Why playing the piano might enhance our intelligence?

By National Institutes of Health [Public domain], via Wikimedia Commons

Students and lecturers leave all sorts of things in lecture theatres, including lecture notes, pens and water bottles, that accumulate around the edges like flotsam on the beach because no one wants to throw away something for which the owner might return.  A few weeks ago, I found the front page of a letter published in Nature which roused my curiosity. Its title was ‘Verbal and non-verbal intelligence changes in the teenage brain’.  My memories of my teenage years are almost uniformly bad; in part because I was unable to reproduce the academic promise that I had shown when I was younger and the pressure to do so was unrelenting.  I suspect that my experience is not uncommon and the research described in this letter offers a potential explanation for my inability to ace examinations regardless of how hard I tried.

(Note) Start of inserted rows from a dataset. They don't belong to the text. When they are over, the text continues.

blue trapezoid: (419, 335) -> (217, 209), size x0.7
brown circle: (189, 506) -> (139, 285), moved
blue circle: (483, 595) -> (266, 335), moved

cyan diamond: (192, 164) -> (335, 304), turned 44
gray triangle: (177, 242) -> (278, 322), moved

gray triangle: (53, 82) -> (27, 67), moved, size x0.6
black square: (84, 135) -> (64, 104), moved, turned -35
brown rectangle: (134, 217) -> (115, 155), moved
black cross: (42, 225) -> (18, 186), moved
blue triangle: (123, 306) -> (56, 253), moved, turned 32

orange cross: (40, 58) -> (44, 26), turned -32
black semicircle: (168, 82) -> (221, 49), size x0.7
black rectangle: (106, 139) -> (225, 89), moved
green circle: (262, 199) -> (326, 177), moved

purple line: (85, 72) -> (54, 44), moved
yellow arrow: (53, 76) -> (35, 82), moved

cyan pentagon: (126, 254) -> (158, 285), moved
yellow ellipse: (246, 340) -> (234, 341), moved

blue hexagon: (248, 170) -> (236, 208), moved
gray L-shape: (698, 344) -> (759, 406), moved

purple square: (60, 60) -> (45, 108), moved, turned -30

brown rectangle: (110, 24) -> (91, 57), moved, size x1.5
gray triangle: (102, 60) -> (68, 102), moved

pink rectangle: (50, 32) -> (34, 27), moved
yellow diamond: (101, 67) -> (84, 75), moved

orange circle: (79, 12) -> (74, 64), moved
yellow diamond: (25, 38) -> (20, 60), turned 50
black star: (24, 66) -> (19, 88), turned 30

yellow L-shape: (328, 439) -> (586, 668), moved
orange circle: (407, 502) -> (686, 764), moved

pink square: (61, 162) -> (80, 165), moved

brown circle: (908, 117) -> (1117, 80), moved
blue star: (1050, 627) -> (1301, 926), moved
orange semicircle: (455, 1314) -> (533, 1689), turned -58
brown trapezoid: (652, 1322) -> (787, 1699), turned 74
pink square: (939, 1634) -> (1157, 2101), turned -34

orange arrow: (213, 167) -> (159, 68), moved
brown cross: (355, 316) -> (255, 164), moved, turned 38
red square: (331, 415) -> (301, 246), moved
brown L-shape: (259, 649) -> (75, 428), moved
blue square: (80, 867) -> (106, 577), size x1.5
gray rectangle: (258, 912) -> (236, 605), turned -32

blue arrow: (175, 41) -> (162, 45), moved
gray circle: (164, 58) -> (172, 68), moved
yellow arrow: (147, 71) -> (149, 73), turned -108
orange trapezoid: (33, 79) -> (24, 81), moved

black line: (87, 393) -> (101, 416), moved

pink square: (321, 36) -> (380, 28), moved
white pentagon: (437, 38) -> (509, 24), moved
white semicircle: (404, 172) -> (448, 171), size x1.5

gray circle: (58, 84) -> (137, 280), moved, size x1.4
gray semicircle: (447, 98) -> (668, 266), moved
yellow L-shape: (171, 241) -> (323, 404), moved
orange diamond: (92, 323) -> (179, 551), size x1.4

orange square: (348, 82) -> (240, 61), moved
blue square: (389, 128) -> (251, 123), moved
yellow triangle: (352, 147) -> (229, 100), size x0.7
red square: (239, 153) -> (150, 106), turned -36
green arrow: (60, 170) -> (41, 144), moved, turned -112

The conventional understanding of human intellectual capacity is that it is constant during our life. However, the authors of this article have shown that the statistics, upon which this understanding is based, hide a variation in our teenage years; because some teenagers experience a reduction and some an increase in intellectual capacity, which leaves the population’s average unchanged.

In addition, using structural and functional imaging, they were able to correlate changes in verbal IQ with changes in grey matter density in a region of the brain activated by speech (the left motor cortex), and changes in non-verbal IQ with changes in grey matter density in regions activated by finger movements (the anterior cerebellum).

The timeline of the reported research does not extend far enough to establish whether or not the changes seen in teenagers is temporary; however, my anecdotal evidence suggests that might be the case.  I would conclude that the effort used to apply psychological pressure on teenagers to ace examinations might be better expended on piano lessons and piano practice to enhance sensorimotor skills which are strongly correlated to cognitive intelligence – but I suspect many parents have already worked that one out!


Ramsden S, Richardson FM, Josse G, Thomas MSC, Ellis C, Shakeshaft C, Seghier ML & Price CJ, Verbal and non-verbal intelligence changes in the teenage brain, Nature, 479:113-116, 2011.